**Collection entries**
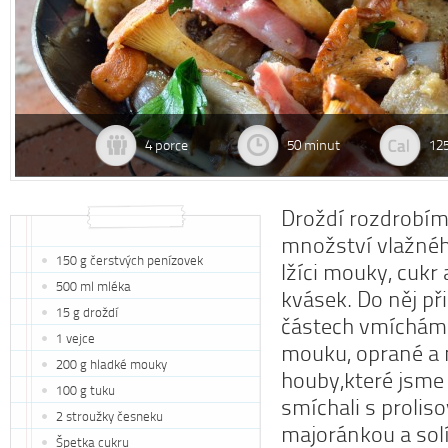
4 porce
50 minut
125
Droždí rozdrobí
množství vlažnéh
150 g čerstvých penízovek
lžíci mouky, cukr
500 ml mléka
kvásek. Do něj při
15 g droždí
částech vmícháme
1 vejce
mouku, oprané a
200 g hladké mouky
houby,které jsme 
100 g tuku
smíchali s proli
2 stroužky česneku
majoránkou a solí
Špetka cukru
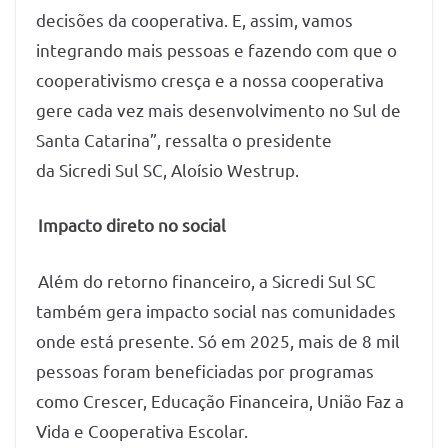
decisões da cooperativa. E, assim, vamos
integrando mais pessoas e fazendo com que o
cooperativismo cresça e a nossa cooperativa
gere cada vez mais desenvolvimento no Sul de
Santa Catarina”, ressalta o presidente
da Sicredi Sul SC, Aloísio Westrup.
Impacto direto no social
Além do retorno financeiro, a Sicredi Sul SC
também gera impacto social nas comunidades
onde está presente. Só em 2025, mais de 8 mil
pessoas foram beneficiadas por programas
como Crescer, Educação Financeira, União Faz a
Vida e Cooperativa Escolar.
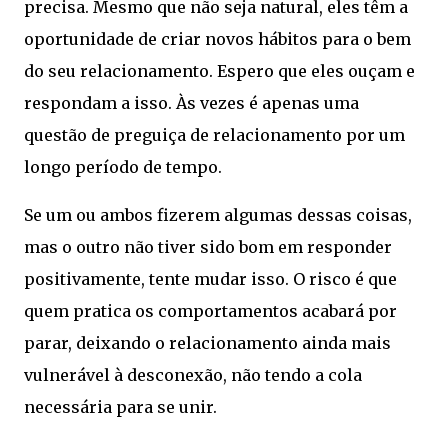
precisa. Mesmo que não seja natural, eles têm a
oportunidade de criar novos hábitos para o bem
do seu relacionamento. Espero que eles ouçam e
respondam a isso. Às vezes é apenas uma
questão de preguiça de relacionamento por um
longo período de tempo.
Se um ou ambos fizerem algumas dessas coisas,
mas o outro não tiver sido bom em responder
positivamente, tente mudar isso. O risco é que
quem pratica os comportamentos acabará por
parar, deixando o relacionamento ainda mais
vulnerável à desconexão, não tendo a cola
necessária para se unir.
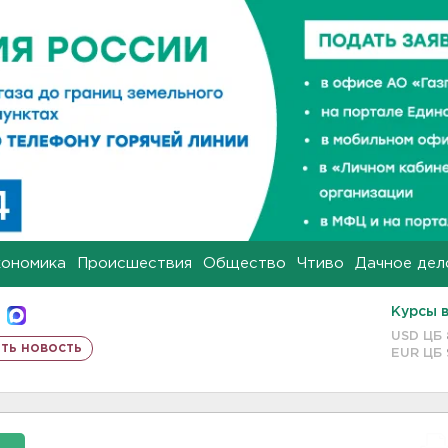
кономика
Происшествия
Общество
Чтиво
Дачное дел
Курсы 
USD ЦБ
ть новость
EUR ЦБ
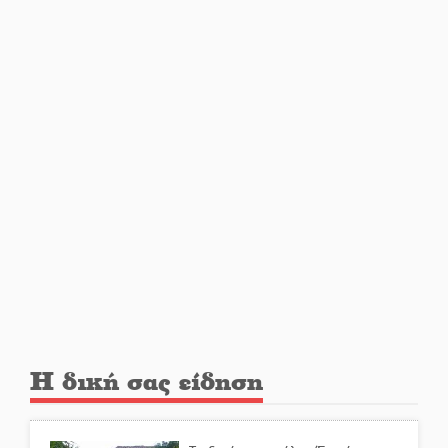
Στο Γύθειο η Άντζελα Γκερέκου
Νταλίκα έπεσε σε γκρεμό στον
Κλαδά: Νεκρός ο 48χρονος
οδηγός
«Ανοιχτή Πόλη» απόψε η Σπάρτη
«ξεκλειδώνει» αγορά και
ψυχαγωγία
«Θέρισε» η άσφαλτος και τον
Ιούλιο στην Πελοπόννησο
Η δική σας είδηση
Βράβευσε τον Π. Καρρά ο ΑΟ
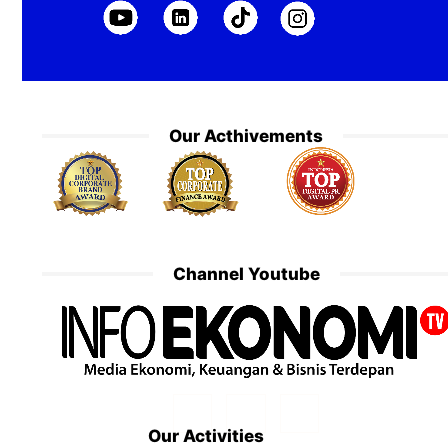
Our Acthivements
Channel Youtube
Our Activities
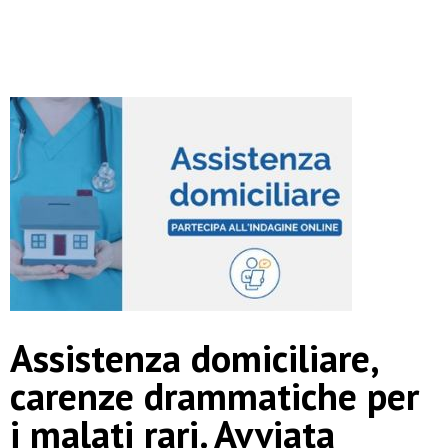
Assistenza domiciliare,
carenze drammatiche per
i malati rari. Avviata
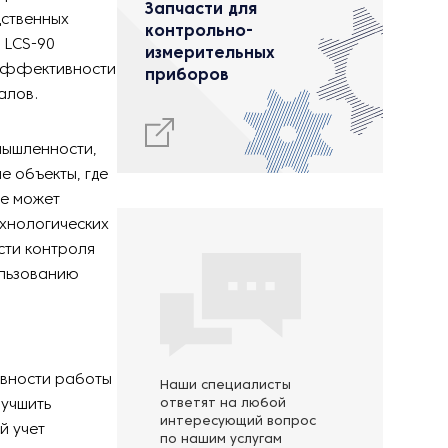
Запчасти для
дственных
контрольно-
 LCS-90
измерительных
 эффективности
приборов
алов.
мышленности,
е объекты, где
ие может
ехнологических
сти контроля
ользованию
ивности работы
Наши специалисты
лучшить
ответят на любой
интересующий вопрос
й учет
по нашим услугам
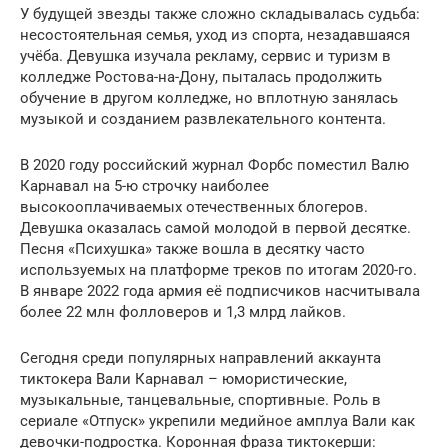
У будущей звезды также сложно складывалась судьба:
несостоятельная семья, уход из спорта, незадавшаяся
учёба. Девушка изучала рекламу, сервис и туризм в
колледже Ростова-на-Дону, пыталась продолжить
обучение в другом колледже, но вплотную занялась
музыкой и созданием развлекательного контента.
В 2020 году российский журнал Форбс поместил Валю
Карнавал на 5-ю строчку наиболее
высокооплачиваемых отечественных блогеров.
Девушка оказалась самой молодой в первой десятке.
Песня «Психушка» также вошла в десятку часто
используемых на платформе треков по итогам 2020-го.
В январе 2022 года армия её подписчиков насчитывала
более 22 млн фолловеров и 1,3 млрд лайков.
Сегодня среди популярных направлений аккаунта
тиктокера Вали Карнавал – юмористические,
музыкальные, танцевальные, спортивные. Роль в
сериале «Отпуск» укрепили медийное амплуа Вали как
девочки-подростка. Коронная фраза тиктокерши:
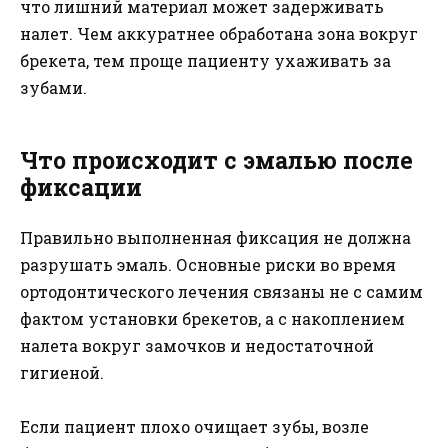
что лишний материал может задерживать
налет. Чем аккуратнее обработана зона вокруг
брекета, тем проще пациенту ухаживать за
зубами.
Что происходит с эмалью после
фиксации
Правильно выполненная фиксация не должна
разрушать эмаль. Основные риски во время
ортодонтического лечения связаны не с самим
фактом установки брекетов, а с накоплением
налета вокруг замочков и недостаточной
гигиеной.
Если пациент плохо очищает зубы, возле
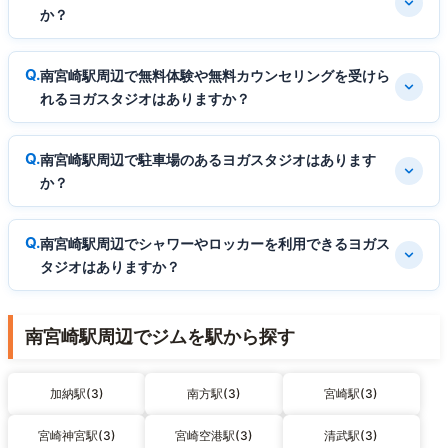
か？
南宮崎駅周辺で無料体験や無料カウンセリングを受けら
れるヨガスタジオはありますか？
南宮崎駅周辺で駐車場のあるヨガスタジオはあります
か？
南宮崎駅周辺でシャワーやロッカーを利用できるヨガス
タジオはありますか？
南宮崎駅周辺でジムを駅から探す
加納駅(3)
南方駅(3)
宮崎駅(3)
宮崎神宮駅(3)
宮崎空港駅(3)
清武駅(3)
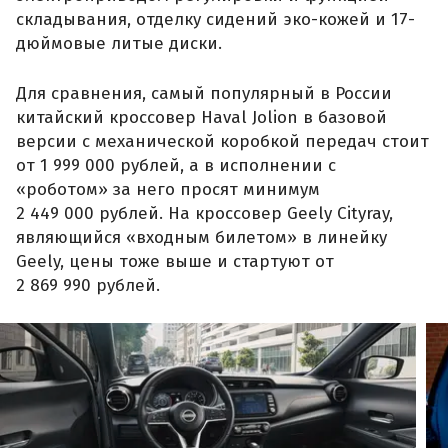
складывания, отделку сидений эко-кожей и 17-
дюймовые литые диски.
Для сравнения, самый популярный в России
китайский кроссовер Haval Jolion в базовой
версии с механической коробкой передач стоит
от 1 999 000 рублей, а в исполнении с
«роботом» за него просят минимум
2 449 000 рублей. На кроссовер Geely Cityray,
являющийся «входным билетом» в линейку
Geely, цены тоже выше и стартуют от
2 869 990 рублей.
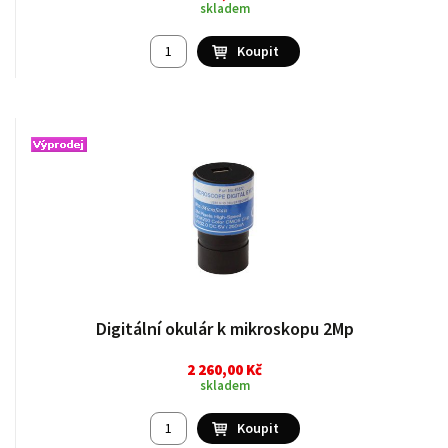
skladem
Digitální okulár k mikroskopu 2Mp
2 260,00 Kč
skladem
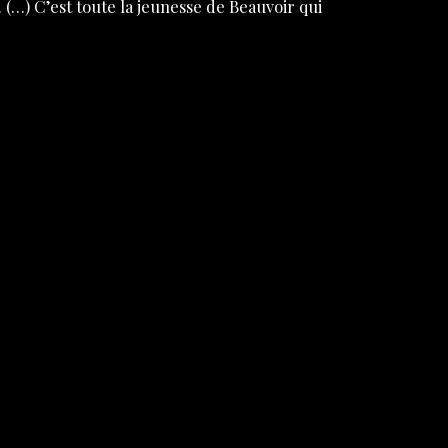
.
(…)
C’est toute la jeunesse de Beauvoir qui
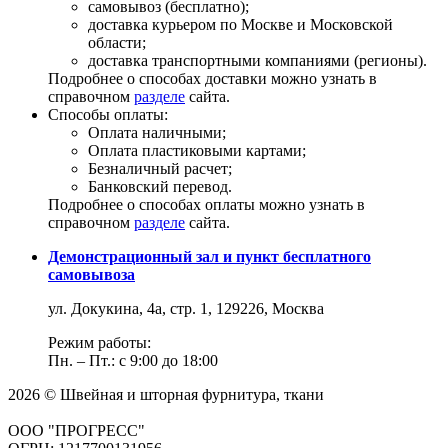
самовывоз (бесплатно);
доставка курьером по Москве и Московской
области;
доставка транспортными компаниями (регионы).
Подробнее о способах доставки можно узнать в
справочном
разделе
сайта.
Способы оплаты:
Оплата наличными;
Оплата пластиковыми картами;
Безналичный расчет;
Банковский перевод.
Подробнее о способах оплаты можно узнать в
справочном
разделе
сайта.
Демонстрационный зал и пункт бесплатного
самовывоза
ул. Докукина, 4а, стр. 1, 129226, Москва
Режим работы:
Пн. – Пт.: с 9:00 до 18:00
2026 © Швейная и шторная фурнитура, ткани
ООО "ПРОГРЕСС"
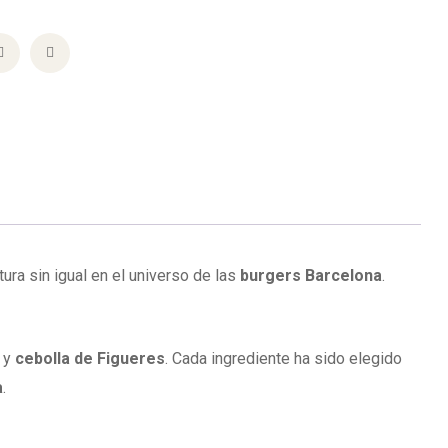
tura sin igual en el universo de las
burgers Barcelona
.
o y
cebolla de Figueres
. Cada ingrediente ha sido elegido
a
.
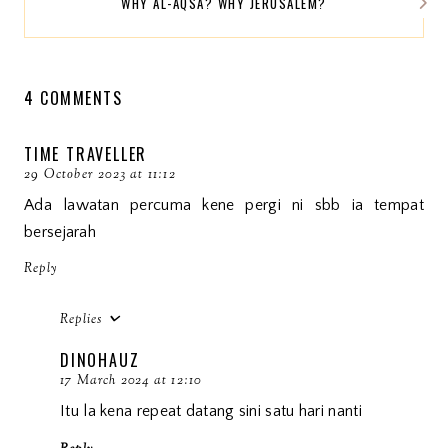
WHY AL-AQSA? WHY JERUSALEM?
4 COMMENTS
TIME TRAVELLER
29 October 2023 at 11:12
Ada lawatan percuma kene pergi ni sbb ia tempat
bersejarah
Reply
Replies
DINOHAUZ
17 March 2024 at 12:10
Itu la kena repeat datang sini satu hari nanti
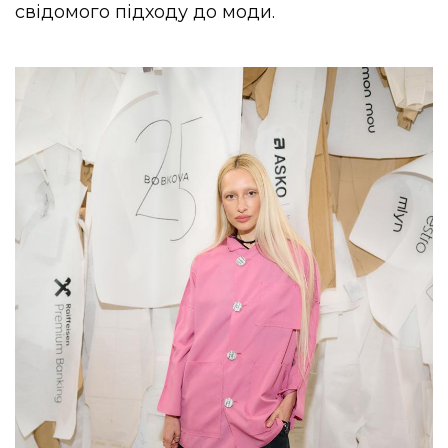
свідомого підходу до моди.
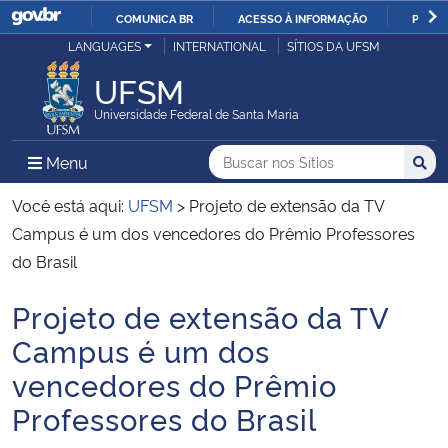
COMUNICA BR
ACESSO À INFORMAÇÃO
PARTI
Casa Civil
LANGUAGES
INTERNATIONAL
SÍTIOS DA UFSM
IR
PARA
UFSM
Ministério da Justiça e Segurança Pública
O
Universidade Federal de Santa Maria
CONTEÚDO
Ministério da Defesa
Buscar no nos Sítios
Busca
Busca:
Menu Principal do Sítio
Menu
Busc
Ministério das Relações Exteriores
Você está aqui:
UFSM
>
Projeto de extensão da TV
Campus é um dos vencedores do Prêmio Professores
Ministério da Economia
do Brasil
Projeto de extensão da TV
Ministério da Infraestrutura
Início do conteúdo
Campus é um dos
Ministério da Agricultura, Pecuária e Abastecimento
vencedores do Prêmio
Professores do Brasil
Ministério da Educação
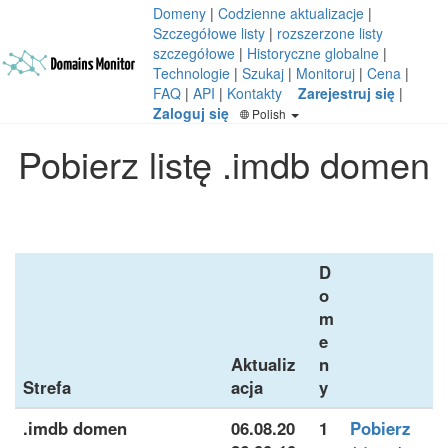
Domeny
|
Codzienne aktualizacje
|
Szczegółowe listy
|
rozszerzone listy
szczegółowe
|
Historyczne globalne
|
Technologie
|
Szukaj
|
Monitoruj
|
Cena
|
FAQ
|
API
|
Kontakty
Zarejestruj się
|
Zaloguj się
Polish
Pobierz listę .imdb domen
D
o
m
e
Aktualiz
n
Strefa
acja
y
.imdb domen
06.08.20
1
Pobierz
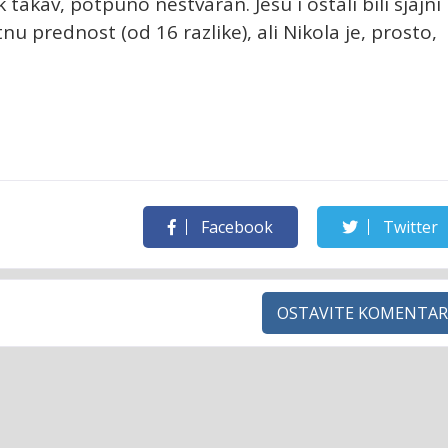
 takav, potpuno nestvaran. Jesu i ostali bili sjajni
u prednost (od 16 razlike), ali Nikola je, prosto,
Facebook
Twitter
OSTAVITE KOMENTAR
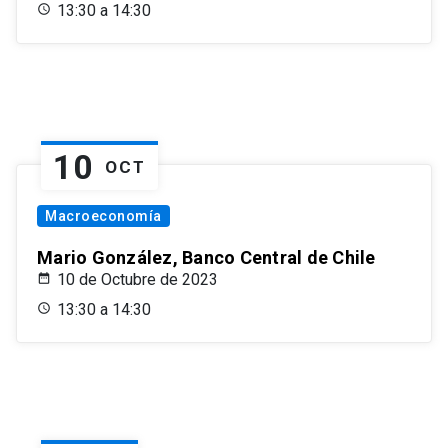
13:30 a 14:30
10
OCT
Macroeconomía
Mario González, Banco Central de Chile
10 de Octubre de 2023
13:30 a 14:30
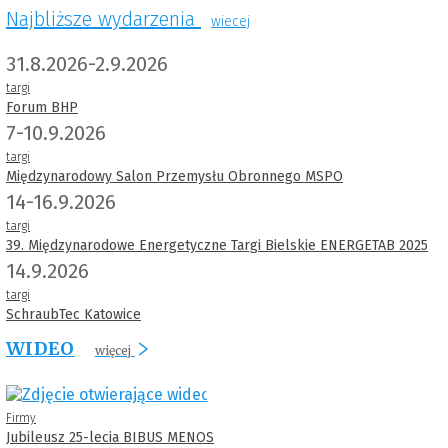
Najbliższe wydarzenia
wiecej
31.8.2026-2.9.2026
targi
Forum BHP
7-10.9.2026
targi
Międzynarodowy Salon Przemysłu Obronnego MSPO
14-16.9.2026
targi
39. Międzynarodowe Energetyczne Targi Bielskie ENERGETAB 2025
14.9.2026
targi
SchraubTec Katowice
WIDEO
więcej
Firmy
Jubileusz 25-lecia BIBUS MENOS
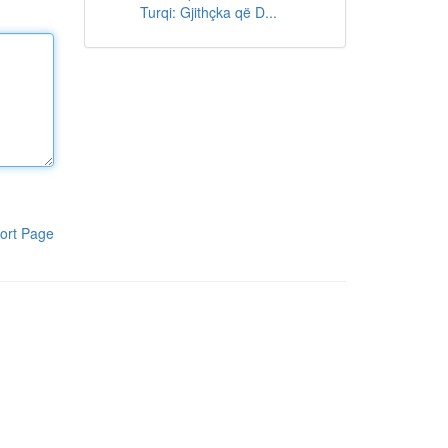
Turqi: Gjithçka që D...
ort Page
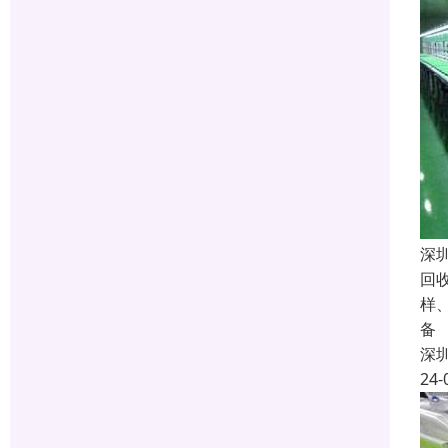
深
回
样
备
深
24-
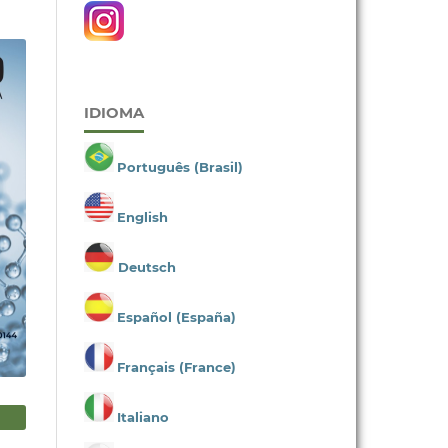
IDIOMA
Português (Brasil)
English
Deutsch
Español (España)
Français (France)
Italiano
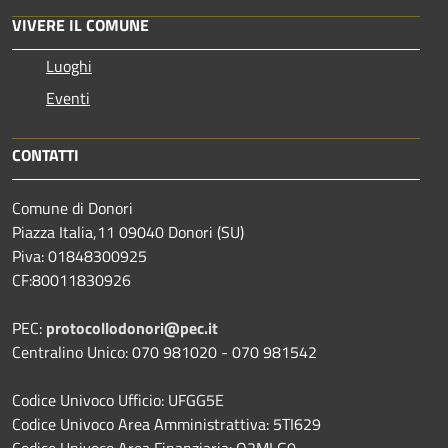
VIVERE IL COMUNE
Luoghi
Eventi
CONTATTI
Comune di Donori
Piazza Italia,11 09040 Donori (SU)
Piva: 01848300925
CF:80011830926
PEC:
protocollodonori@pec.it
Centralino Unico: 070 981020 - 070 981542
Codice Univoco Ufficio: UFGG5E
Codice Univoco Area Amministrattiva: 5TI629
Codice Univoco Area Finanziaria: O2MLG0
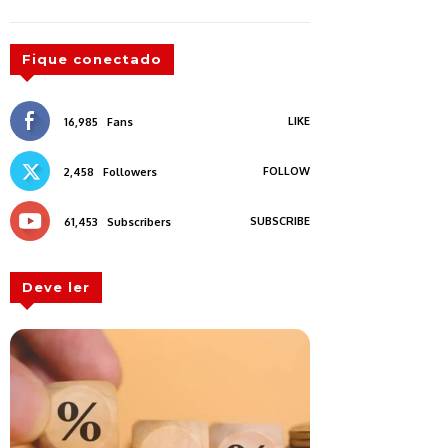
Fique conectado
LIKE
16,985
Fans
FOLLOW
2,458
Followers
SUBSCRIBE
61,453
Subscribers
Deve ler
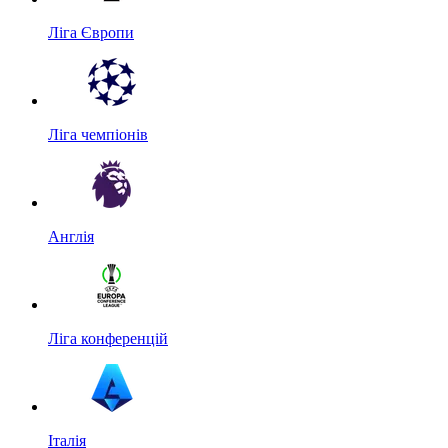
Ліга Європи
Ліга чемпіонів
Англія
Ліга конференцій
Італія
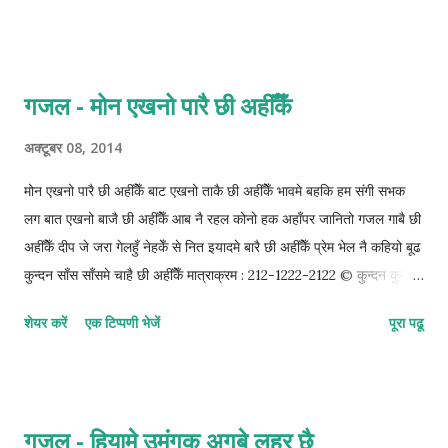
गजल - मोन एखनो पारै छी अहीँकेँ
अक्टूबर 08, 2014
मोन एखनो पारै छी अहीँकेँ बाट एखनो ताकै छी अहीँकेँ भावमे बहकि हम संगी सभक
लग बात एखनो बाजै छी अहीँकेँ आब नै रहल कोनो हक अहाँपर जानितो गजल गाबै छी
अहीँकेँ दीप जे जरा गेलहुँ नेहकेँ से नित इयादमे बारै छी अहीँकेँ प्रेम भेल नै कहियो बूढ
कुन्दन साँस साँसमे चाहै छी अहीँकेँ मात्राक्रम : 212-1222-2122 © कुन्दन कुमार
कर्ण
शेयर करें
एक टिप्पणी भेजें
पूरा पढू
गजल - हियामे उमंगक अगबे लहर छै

**ACTIVITY**
Reproduce exactly what appears from the line containing "मोन एखनो पारै छी अहीँकेँ बाट" down to the final line of the data.

**EXERCISE SOLUTION**
मोन एखनो पारै छी अहीँकेँ बाट एखनो ताकै छी अहीँकेँ भावमे बहकि हम संगी सभक
लग बात एखनो बाजै छी अहीँकेँ आब नै रहल कोनो हक अहाँपर जानितो गजल गाबै छी
अहीँकेँ दीप जे जरा गेलहुँ नेहकेँ से नित इयादमे बारै छी अहीँकेँ प्रेम भेल नै कहियो बूढ
कुन्दन साँस साँसमे चाहै छी अहीँकेँ मात्राक्रम : 212-1222-2122 © कुन्दन कुमार
कर्ण
शेयर करें
एक टिप्पणी भेजें
पूरा पढू
गजल - हियामे उमंगक अगबे लहर छै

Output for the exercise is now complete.